The Christmas lie

It’s a poignant and familiar image: a weary mother kneeling by a manger in the town of Bethlehem, wise men to the side, and an innocent, tiny child that would one day become an icon for so many people all over the world.

It’s a poignant and familiar image: a weary mother kneeling by a manger in the town of Bethlehem, wise men to the side, and an innocent, tiny child that would one day become an icon for so many people all over the world. Here in America, nearly everyone has heard some variation of the story, and it is difficult to go through December without seeing some representation of it. Churches across the nation recount the tale of the origin of Christmas to the congregations they serve. And all of them, from Catholic to Protestant, have got the real story all wrong.

The fact is that the real origin of Christmas—at least the modern traditional version we have all come to know—isn’t so tidy and easily explained. It’s the amalgamation of beliefs from all over the world, coalesced into a singular event celebrated everywhere. And it didn’t happen by accident.

Let’s start with something familiar: the date of Christmas. Christian churches and tradition tells us that we celebrate Christmas on Dec. 25 in order to mark Jesus Christ’s birthday. In fact, historians extrapolating from biblical events and historical records estimate Christ’s birthday to be in either March or September—a three-month difference either way from the accepted date of today. So why celebrate it in December?
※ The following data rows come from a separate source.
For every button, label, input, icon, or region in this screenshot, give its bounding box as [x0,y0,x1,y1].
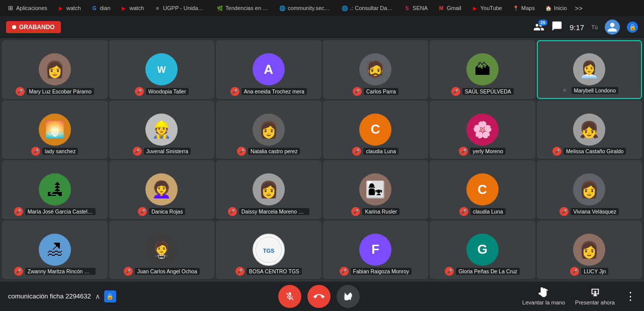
woodopia-logo: W [149,57,174,82]
name-bar: 🎤 claudia Luna [430,207,535,216]
avatar-photo: 👩 [573,234,605,266]
participant-name: Ana eneida Trochez mera [242,88,307,95]
video-tile: 👩 🎤 LUCY Jjn [537,221,642,279]
avatar-letter: A [253,53,285,85]
mute-icon: 🎤 [16,87,25,96]
google-icon: G [91,5,98,12]
bottom-bar: comunicación ficha 2294632 ∧ 🔒 Levantar … [0,281,644,311]
shield-icon: 🔒 [104,290,116,302]
video-tile: 👩 🎤 Mary Luz Escobar Páramo [2,40,108,99]
avatar-photo: 🏔 [466,53,499,85]
tab-label: Tendencias en bebi... [225,5,269,11]
sena-icon: S [404,5,411,12]
avatar-photo: 🧔 [359,53,391,85]
video-tile: W 🎤 Woodopia Taller [109,40,215,99]
end-call-button[interactable] [307,285,331,308]
tab-label: .: Consultar Datos... [350,5,393,11]
participant-name: yerly Moreno [470,148,506,155]
tgs-logo: TGS [255,236,282,263]
mute-icon: 🎤 [230,87,239,96]
participant-name: Natalia castro perez [248,148,300,155]
chat-button[interactable] [551,21,562,34]
participant-name: Daissy Marcela Moreno G... [239,208,309,215]
camera-button[interactable] [337,285,360,308]
video-tile: 🧔 🎤 Carlos Parra [323,40,429,99]
video-tile: C 🎤 claudia Luna [430,160,535,219]
name-bar: 🎤 yerly Moreno [430,147,535,156]
video-tile: F 🎤 Fabian Raigoza Monroy [323,221,429,279]
mute-icon: 🎤 [235,267,245,276]
tab-youtube[interactable]: ▶ YouTube [467,4,506,13]
raise-hand-button[interactable]: Levantar la mano [522,287,565,305]
more-options-button[interactable]: ⋮ [625,290,636,303]
mute-icon: 🎤 [552,147,561,156]
participant-name: Fabian Raigoza Monroy [351,268,412,275]
meeting-info: comunicación ficha 2294632 ∧ 🔒 [8,290,116,302]
participant-name: BOSA CENTRO TGS [247,268,302,275]
mute-icon: 🎤 [451,87,460,96]
mute-icon: 🎤 [353,87,362,96]
home-icon: 🏠 [545,5,552,12]
tab-maps[interactable]: 📍 Maps [508,4,539,13]
participant-name: Woodopia Taller [146,88,189,95]
participant-name: María José García Castella... [25,208,96,215]
header: GRABANDO 25 9:17 Tú 🔒 [0,16,644,38]
video-tile: 👩 🎤 Natalia castro perez [216,100,321,159]
more-tabs-button[interactable]: >> [573,5,585,12]
tab-watch-2[interactable]: ▶ watch [116,4,148,13]
video-tile: 👩‍👧 🎤 Karina Rusler [323,160,429,219]
tab-label: SENA [413,5,428,11]
extra-controls: Levantar la mano Presentar ahora ⋮ [522,287,636,305]
video-tile: 🏔 🎤 SAÚL SEPÚLVEDA [430,40,535,99]
name-bar: 🎤 Carlos Parra [323,87,429,96]
mute-icon: 🎤 [237,147,246,156]
leaf-icon: 🌿 [216,5,223,12]
video-tile: TGS 🎤 BOSA CENTRO TGS [216,221,321,279]
name-bar: 🎤 Zwanny Maritza Rincón He... [2,267,108,276]
participant-name: Marybell Londono [572,87,618,94]
avatar-photo: 👩 [253,173,285,205]
tab-label: community.secop.g... [288,5,331,11]
tab-aplicaciones[interactable]: ⊞ Aplicaciones [3,4,51,13]
tab-gmail[interactable]: M Gmail [434,4,465,13]
avatar-photo: 🌅 [39,114,71,146]
tab-ugpp[interactable]: ≡ UGPP - Unidad de... [150,4,210,13]
camera-off-icon [343,291,353,301]
mute-icon: 🎤 [352,147,361,156]
participant-name: claudia Luna [363,148,398,155]
name-bar: 🎤 SAÚL SEPÚLVEDA [430,87,535,96]
tab-inicio[interactable]: 🏠 Inicio [541,4,571,13]
mute-button[interactable] [278,285,301,308]
tab-sena[interactable]: S SENA [399,4,432,13]
video-grid: 👩 🎤 Mary Luz Escobar Páramo W 🎤 Woodopia… [0,38,644,281]
video-tile: 👩 🎤 Daissy Marcela Moreno G... [216,160,321,219]
youtube-icon: ▶ [57,5,64,12]
avatar-photo: 🤵 [145,234,178,266]
tab-label: Maps [521,5,535,11]
tab-dian[interactable]: G dian [87,4,115,13]
participants-button[interactable]: 25 [533,22,544,33]
avatar-logo-tgs: TGS [253,234,285,266]
tab-tendencias[interactable]: 🌿 Tendencias en bebi... [212,4,273,13]
expand-button[interactable]: ∧ [95,292,100,300]
tab-secop[interactable]: 🌐 community.secop.g... [275,4,335,13]
name-bar: 🎤 Gloria Peñas De La Cruz [430,267,535,276]
security-button[interactable]: 🔒 [627,22,638,33]
tab-watch-1[interactable]: ▶ watch [53,4,85,13]
youtube-icon: ▶ [120,5,127,12]
avatar-letter: F [359,234,391,266]
tab-label: Gmail [447,5,461,11]
mute-icon: 🎤 [570,267,579,276]
mute-icon: 🎤 [228,207,237,216]
participants-count: 25 [538,20,547,26]
name-bar: 🎤 Natalia castro perez [216,147,321,156]
name-bar: 🎤 Danica Rojas [109,207,215,216]
tab-consultar[interactable]: 🌐 .: Consultar Datos... [337,4,397,13]
avatar-photo: 👷 [145,114,178,146]
name-bar: 🎤 BOSA CENTRO TGS [216,267,321,276]
header-controls: 25 9:17 Tú 🔒 [533,20,638,35]
avatar-photo: 👩‍💼 [573,53,605,85]
name-bar: 🎤 Daissy Marcela Moreno G... [216,207,321,216]
mute-icon: 🎤 [340,267,349,276]
present-now-button[interactable]: Presentar ahora [575,287,615,305]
The best explanation for this lies in the early methods used in Christianity to convert new followers to the fledgling religion. See, early Christians weren’t as rigid and immoveable as today’s Christian leaders are. In fact, they were quite the opposite: shrewd, adaptive and pragmatic. They realized that the easiest way to convert people who already had a belief system of their own was to make the new religion that they were advertising a close analog to the preexisting belief. In an effort to convert Roman pagans, early Christians claimed that one of their holidays, Saturnalia, coincided with the birth of their savior, and convinced them to combine their two celebrations.

As a result, the yet-unnamed Christian holiday was born. For years, Christmas was celebrated the same way Saturnalia was: with indecent exposure, rape, public intoxication, murder, human sacrifice and delicious human-shaped cookies. These things were lost over time, gradually morphing into singing naked in the streets and drinking excessively. And thus the beginning of the holiday we now know came to be.

Along with the singing (now fully dressed and called caroling), the drinking and the human-shaped cookies which have persisted even today, the coagulation of Christian and Pagan beliefs also resulted in a tradition every child awaits with inescapable eagerness. The practice of giving gifts originated as a holdover from the pagan Saturnalia: Before Christianity had come along, gift-giving was a standard practice in Saturnalia. It wasn’t a good enough idea for Christians, though. As they found more beliefs to mesh with, they associated the practice with a bishop responsible for the New Testament’s survival of the ecumenical gathering of the Council of Nicaea: Bishop Nicholas of Myra, who in the 19th century was finally sainted. In other words, jolly old Saint Nicholas.

But not all Christmas traditions started with Saturnalia. One of them is as inseparable from Christmas as it gets: the Christmas tree. It all started, appropriately enough, with an attack on another belief system. A German man chopped down a tree known as the Tree of Thor to legitimize the Norse beliefs altogether. He told his town, Geismar, that the tree that grew in its place, a fir, was the symbol of Christianity, and the custom of decorating one for Christmas came about 1,000 years later with the symbolism firmly in place.

Really, Christmas doesn’t have much at all that it can call strictly original. Mistletoe comes from pagan and Norse beliefs. Candles come from Roman history, and the Yule Log comes from German tradition. The only thing it really came up with on its own was the Christian Mass from which Christmas’s name was derived: Christ’s Mass.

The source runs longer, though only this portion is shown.